• _Work order_:
Both the line with "Give feedback" and the line with "Investment Diversification Strategies" in the records below must appear in the output, along with every line between them, exactly and with nothing added.

********

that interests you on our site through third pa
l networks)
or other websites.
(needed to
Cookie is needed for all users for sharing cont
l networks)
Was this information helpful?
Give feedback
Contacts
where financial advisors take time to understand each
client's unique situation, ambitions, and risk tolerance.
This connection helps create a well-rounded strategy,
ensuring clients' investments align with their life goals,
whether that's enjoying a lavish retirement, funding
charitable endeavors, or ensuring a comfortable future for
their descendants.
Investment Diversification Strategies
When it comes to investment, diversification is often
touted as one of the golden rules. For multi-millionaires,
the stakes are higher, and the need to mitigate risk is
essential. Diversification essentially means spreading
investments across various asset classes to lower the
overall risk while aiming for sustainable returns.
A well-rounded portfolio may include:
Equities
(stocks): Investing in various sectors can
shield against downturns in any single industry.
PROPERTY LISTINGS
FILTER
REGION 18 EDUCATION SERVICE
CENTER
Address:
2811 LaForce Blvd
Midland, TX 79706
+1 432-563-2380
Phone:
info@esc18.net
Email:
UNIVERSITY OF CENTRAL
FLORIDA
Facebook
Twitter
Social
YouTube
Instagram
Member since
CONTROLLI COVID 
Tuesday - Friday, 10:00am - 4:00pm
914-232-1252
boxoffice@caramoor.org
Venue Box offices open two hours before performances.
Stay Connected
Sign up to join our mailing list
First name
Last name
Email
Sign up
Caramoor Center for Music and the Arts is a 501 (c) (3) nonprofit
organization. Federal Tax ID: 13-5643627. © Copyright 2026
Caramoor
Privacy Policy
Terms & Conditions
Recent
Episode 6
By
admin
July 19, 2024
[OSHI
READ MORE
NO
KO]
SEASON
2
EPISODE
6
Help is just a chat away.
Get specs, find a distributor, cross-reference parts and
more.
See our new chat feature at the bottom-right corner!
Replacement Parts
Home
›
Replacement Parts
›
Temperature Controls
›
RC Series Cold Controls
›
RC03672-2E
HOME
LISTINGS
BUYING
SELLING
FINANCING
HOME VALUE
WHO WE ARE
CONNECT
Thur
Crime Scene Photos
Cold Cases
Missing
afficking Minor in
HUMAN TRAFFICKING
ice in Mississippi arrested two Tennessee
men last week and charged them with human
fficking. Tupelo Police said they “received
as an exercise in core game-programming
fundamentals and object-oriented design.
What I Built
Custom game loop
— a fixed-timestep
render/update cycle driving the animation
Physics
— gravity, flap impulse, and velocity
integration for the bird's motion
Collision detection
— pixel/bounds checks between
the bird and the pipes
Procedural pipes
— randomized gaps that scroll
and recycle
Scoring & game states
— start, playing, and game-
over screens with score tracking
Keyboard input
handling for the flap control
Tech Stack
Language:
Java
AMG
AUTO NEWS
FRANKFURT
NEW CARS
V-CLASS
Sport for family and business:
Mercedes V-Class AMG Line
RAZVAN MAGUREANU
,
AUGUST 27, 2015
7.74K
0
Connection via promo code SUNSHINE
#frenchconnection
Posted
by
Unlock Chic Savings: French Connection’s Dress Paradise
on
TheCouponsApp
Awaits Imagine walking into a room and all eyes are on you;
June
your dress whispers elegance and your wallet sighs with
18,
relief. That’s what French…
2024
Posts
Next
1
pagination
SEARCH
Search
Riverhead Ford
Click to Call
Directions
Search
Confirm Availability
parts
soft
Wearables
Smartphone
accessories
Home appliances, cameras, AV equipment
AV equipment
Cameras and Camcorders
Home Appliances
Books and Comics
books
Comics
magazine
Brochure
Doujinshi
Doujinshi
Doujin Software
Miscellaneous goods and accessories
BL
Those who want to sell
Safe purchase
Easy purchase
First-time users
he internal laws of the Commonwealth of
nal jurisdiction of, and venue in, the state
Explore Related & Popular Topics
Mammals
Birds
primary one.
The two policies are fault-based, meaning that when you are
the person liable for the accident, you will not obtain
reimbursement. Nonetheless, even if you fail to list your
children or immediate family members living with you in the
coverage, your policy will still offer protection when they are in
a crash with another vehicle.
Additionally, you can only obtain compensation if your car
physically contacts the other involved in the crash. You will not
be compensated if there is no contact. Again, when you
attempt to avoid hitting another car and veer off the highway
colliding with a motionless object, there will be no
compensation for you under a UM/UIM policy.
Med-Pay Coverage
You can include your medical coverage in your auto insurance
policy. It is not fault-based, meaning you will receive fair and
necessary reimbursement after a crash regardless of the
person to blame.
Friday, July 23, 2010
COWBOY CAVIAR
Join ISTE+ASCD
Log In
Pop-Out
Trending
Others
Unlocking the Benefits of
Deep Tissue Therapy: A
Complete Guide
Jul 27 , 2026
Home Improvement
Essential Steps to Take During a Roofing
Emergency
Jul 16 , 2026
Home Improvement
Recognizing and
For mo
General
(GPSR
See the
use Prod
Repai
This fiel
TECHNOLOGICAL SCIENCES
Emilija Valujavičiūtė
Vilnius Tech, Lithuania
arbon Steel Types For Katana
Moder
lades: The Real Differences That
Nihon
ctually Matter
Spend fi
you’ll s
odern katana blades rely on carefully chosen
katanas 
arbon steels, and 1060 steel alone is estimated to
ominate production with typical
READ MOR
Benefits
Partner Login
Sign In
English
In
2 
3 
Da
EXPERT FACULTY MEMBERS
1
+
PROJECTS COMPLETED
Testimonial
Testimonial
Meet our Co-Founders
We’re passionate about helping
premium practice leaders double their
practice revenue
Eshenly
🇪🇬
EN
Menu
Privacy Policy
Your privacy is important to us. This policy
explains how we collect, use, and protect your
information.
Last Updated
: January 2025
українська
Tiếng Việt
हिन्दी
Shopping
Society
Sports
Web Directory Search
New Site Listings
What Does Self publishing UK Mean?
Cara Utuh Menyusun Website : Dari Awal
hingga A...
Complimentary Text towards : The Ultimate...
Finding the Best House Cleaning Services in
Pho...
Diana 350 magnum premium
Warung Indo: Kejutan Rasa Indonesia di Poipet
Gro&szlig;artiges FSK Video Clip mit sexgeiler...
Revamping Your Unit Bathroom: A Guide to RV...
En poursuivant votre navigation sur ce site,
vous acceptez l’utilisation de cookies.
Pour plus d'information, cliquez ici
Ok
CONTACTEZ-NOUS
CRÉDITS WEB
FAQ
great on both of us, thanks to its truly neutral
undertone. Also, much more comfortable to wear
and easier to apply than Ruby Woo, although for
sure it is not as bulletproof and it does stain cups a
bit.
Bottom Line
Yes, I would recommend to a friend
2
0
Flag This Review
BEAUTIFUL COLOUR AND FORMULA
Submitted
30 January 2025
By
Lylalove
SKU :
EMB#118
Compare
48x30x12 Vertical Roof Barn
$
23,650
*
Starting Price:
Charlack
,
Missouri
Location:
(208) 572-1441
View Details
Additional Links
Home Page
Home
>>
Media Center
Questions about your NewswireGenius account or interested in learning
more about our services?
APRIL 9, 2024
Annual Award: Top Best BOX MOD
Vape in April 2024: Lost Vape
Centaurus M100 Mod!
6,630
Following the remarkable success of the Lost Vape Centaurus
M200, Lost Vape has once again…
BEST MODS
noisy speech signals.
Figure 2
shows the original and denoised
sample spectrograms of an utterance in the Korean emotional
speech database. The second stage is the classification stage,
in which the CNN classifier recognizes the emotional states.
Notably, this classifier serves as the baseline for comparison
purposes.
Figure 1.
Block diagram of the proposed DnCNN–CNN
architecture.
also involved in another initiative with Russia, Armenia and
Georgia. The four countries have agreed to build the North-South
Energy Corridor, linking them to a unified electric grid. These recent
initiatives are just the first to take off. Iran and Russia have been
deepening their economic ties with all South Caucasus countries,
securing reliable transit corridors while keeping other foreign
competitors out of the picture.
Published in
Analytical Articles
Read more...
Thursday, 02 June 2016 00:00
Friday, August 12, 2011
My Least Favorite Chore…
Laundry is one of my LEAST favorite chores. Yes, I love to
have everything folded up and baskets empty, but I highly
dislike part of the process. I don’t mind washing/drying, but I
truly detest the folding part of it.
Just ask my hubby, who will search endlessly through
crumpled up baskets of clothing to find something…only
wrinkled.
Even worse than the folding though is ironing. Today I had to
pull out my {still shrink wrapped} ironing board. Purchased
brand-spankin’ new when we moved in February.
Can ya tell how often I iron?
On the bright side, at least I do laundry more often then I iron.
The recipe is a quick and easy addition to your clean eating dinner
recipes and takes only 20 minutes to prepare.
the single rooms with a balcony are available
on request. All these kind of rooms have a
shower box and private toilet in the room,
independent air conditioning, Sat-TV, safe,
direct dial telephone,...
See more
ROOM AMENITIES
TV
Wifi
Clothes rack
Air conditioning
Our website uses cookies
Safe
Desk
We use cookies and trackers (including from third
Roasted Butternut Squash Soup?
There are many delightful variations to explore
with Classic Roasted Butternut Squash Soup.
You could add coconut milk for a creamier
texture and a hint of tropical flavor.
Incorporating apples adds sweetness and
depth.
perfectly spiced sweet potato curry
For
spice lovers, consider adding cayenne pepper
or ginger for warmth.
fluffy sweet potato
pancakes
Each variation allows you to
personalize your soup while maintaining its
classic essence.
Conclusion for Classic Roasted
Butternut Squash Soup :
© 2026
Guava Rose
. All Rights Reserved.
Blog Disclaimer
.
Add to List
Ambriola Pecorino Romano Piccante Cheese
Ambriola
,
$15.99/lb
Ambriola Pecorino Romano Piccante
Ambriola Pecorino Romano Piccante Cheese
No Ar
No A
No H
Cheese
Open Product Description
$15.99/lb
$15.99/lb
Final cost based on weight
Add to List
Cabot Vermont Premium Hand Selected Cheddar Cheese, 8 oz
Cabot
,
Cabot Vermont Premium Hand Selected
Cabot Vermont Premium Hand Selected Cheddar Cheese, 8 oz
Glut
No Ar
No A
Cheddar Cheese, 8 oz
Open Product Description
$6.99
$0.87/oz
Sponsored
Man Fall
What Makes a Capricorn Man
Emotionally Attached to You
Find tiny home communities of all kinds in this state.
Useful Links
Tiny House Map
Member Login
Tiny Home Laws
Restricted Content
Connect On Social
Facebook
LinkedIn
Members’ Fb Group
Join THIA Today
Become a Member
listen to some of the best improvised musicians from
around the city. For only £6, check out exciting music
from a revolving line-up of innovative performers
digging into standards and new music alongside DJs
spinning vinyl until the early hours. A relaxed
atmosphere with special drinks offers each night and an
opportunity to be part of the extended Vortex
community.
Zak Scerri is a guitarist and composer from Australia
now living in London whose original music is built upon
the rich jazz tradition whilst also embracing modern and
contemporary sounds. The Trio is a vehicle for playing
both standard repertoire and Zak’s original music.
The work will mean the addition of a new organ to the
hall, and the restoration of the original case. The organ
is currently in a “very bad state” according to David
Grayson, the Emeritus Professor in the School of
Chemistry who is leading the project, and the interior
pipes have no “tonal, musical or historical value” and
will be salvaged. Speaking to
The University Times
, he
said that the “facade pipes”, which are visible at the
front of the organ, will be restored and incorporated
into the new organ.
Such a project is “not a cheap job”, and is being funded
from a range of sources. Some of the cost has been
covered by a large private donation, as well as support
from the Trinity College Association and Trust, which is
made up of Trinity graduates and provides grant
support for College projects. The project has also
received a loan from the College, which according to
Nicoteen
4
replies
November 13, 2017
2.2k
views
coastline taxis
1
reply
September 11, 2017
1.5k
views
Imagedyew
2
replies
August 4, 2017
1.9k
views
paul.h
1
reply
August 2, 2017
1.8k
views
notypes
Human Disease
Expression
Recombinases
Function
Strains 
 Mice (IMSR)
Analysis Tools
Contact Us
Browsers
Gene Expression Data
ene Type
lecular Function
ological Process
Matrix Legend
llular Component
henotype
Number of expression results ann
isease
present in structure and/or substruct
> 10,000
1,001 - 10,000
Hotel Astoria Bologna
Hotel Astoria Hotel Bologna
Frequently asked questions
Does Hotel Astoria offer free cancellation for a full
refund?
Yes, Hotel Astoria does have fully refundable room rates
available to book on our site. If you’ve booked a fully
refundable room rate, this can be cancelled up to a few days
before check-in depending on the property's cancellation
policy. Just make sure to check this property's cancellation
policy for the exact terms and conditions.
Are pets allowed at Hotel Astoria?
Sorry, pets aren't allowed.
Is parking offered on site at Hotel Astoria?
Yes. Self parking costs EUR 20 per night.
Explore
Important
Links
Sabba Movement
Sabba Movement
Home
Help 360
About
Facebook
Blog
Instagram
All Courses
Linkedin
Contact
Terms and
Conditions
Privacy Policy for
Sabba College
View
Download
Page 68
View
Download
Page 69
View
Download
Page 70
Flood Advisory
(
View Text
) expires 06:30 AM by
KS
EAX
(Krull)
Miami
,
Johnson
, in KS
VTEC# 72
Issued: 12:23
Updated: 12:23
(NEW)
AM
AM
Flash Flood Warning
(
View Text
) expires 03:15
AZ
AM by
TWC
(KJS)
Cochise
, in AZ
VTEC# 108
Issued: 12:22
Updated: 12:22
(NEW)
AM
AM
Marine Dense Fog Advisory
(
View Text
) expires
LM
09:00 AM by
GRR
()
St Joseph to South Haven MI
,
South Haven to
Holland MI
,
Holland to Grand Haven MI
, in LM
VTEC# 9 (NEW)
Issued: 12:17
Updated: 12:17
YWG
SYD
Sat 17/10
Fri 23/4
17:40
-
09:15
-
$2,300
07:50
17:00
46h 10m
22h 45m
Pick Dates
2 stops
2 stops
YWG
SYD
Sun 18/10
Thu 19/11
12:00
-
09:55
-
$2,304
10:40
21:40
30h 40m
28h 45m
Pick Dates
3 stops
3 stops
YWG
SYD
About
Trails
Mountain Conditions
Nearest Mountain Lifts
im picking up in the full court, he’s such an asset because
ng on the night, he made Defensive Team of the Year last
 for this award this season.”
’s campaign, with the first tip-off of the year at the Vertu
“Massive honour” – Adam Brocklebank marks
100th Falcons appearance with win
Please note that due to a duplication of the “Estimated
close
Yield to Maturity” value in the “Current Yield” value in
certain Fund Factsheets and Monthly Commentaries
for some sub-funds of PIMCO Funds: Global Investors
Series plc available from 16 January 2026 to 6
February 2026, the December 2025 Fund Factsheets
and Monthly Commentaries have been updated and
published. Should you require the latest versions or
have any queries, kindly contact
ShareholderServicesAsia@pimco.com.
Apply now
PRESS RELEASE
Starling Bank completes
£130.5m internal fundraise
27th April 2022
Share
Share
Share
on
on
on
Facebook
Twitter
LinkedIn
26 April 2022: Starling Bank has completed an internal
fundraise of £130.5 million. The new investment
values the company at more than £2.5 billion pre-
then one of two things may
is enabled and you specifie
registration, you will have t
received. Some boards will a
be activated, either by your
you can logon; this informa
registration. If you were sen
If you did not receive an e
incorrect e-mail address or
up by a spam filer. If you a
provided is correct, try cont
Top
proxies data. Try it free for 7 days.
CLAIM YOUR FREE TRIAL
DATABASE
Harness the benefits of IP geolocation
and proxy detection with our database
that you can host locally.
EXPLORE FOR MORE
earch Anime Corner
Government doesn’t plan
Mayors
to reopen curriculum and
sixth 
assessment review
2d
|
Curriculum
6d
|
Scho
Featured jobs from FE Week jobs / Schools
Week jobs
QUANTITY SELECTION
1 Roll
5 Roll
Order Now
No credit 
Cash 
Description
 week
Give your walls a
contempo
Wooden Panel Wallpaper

********

• _Task solution_:
Give feedback
Contacts
where financial advisors take time to understand each
client's unique situation, ambitions, and risk tolerance.
This connection helps create a well-rounded strategy,
ensuring clients' investments align with their life goals,
whether that's enjoying a lavish retirement, funding
charitable endeavors, or ensuring a comfortable future for
their descendants.
Investment Diversification Strategies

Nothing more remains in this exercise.